[How to complete this task] Only lines holding the string "Laatst" are wanted; copy each one from the material.

* * * * * * *

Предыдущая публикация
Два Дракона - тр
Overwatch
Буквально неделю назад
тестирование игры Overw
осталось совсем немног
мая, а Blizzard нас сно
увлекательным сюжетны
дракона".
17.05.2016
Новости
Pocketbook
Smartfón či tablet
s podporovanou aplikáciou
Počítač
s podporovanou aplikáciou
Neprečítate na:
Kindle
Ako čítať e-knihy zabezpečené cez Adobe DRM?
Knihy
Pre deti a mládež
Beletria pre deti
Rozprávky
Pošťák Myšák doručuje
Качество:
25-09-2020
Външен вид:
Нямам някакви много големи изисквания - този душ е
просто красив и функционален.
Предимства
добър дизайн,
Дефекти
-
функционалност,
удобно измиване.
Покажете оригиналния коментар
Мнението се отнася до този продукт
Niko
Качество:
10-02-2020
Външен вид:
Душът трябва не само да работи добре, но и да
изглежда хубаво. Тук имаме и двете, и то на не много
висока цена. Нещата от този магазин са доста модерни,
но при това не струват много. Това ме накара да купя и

* * * * * * *

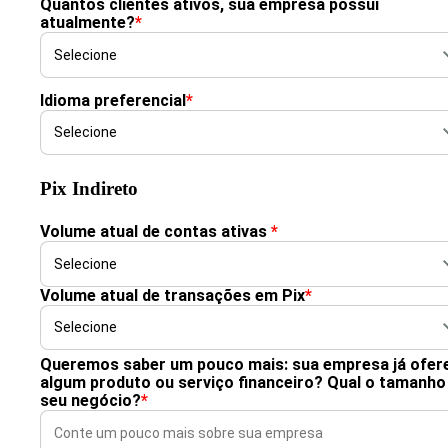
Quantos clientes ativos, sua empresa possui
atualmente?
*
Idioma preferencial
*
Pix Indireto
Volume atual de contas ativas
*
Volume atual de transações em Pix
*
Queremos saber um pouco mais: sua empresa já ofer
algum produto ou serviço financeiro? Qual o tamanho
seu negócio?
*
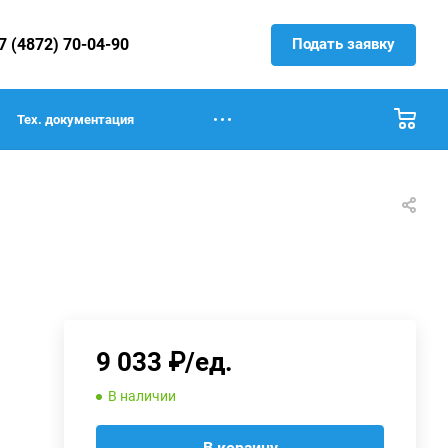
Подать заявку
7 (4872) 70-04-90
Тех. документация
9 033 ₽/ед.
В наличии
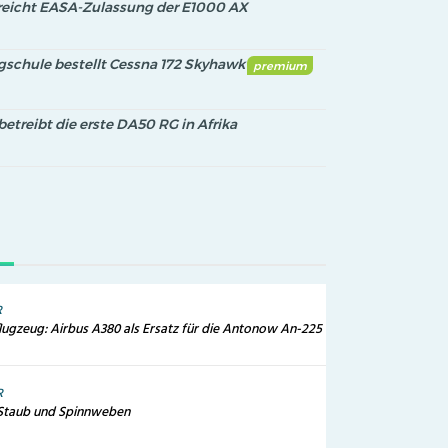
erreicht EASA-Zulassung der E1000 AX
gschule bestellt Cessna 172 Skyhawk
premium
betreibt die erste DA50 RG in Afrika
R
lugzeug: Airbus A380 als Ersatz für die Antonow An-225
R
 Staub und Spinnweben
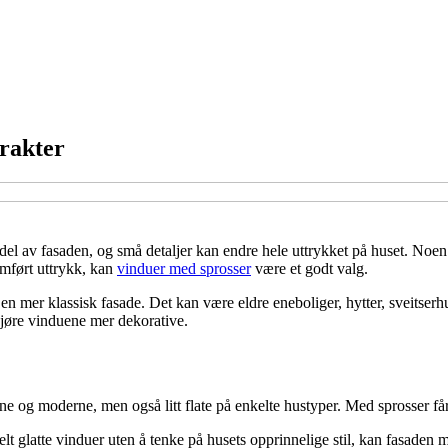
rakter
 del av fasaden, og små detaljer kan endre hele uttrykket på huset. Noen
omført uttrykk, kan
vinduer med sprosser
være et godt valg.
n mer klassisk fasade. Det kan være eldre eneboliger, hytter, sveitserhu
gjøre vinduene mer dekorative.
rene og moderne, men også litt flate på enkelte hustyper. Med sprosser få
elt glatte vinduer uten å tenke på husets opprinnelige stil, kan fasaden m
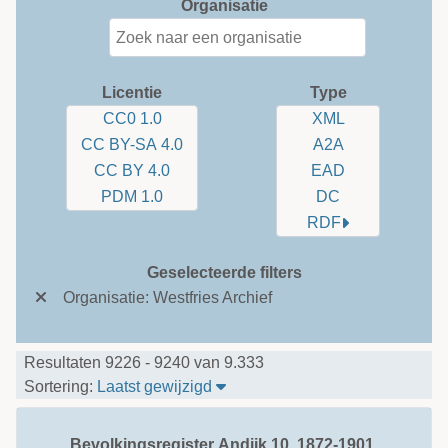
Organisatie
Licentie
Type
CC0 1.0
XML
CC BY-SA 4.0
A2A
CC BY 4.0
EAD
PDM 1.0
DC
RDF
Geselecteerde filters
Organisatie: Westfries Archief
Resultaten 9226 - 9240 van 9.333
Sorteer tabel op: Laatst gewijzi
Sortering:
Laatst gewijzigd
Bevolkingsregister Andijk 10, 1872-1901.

* * * * * * *

[Answer to this exercise]
Sorteer tabel op: Laatst gewijzi
Laatst gewijzigd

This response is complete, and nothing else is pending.